Hu (Fl. China, Malvaceae [Fam. 153], 20-21. 1955) recognized two varieties, var. rhombifolia and var. corynocarpa (Wallich ex Masters) S. Y. Hu (Fl. China, Malvaceae [Fam. 153], 20. 1955), differing only in minor quantitative characters. The validity of var. corynocarpa is open to question, as Masters (Fl. Brit. India 1: 324. 1874) only mentioned the supposed basionym "Sida corynocarpa" in a note under S. rhombifolia var. retusa and therefore cannot be said to have accepted it as a species. Plants with prostrate stems from Taiwan, Japan (Ryukyu Islands), and the Philippines have been placed in S. rhombifolia subsp. insularis. Their status needs more detailed investigation. Borssum Waalkes included S. alnifolia Linnaeus within S. rhombifolia as var. retusa.

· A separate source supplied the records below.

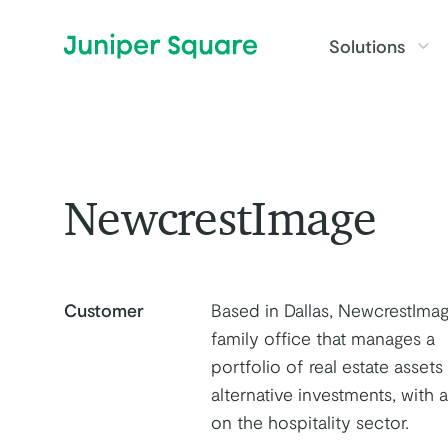
Skip to main content
Solutions
NewcrestImage
Customer
Based in Dallas, NewcrestImag
family office that manages a
portfolio of real estate assets
alternative investments, with 
on the hospitality sector.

Hu 12784, from Hong Kong, has 10 indehiscent mericarps per flower, each with a single awn, suggesting a relationship to Sida rhombifolia var. maderensis (Lowe) Lowe (S. maderensis Lowe; S. unicornis Marais). That taxon has rather more strongly sculptured mericarps than Hu 12784, which might represent a distinct taxon.
Scrub, open slopes, streamsides. Fujian, Guangdong, Guangxi, Guizhou, Hainan, Hubei, Sichuan, Taiwan, Yunnan [Bhutan, Cambodia, India, Laos, Nepal, Thailand, Vietnam; pantropical].